REQUIREMENT
Each line in the material below, starting at the one that contains "manage to establish" and ending at the one that contains "Advertisements", should be repeated exactly; the pictures should not.

MATERIALS PROVIDED
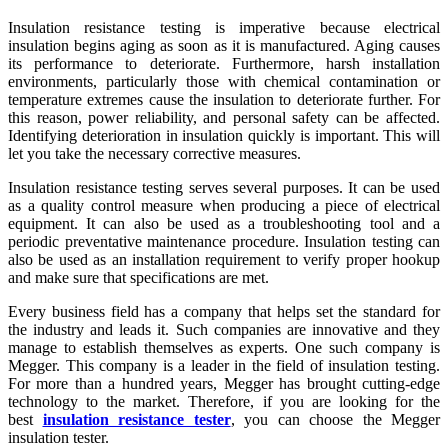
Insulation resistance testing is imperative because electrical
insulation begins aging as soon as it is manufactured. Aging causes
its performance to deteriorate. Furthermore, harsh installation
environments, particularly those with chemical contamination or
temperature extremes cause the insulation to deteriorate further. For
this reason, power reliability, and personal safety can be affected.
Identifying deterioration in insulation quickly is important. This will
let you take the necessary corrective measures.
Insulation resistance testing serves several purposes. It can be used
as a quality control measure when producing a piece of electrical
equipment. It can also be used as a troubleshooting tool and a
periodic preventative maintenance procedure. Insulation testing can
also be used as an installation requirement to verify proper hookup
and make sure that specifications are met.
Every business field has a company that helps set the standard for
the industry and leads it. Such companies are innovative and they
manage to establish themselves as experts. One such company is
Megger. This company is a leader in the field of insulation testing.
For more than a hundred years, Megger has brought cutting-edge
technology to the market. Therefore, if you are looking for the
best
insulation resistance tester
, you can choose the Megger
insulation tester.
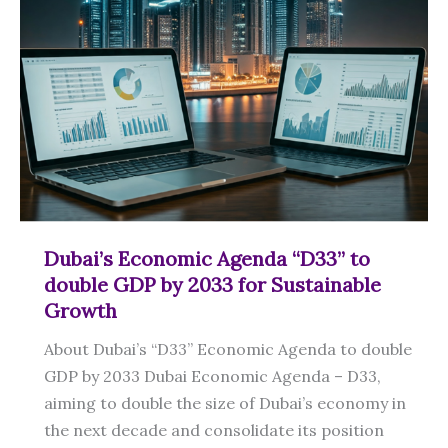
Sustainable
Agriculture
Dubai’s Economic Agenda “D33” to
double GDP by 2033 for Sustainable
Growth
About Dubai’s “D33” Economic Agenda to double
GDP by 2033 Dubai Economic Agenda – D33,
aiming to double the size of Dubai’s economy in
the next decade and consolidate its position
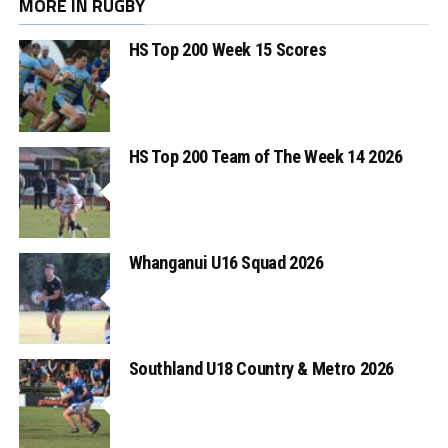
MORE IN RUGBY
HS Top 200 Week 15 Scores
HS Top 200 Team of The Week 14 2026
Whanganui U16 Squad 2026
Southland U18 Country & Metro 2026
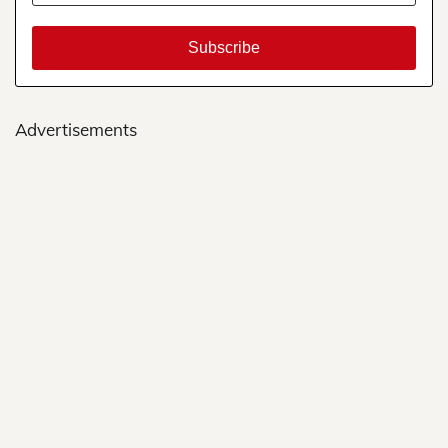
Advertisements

---

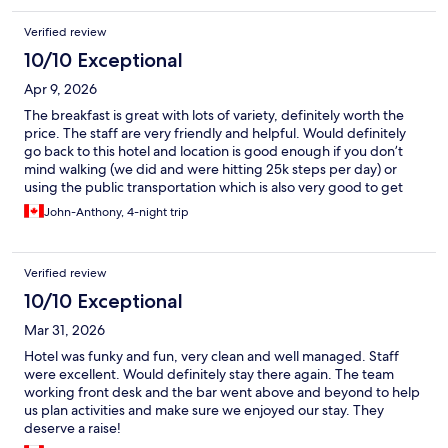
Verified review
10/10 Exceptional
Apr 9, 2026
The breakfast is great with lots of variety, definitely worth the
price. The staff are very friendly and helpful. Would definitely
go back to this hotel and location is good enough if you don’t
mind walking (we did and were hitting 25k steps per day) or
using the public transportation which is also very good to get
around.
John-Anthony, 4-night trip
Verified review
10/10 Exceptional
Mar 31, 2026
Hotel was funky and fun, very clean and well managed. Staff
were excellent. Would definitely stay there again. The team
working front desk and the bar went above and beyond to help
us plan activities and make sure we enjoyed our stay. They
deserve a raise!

---

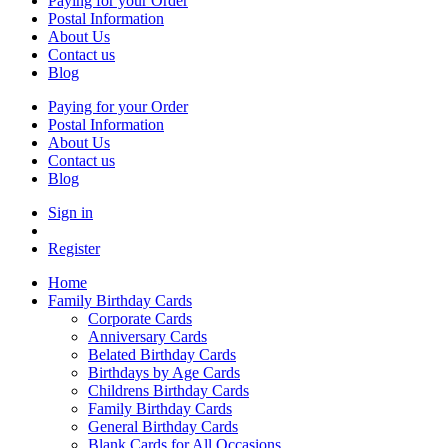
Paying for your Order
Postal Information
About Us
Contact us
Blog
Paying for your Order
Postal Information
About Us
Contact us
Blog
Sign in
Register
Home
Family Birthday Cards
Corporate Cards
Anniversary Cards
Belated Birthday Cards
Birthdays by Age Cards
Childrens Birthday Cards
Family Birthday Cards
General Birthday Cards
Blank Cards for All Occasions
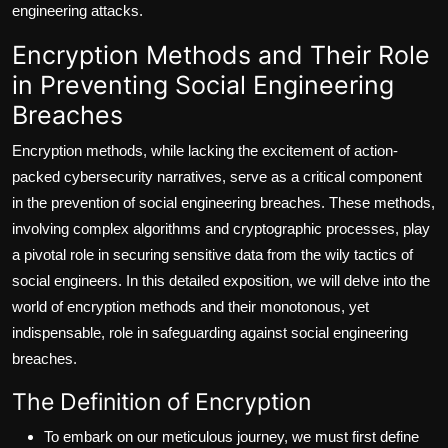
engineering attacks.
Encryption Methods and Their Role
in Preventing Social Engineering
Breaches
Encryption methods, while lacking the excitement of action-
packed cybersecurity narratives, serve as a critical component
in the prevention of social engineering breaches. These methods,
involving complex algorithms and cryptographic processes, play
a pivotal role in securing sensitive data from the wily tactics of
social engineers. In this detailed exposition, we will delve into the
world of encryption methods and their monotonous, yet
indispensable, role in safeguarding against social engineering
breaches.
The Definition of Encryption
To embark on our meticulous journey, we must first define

RESPONSE AREA
manage to establish themselves as experts. One such company is
Megger. This company is a leader in the field of insulation testing.
For more than a hundred years, Megger has brought cutting-edge
technology to the market. Therefore, if you are looking for the
best
insulation resistance tester
, you can choose the Megger
insulation tester.
Sustainable
Agriculture
Dubai’s Economic Agenda “D33” to
double GDP by 2033 for Sustainable
Growth
About Dubai’s “D33” Economic Agenda to double
GDP by 2033 Dubai Economic Agenda – D33,
aiming to double the size of Dubai’s economy in
the next decade and consolidate its position
MORE IN RUGBY
HS Top 200 Week 15 Scores
HS Top 200 Team of The Week 14 2026
Whanganui U16 Squad 2026
Southland U18 Country & Metro 2026
Advertisements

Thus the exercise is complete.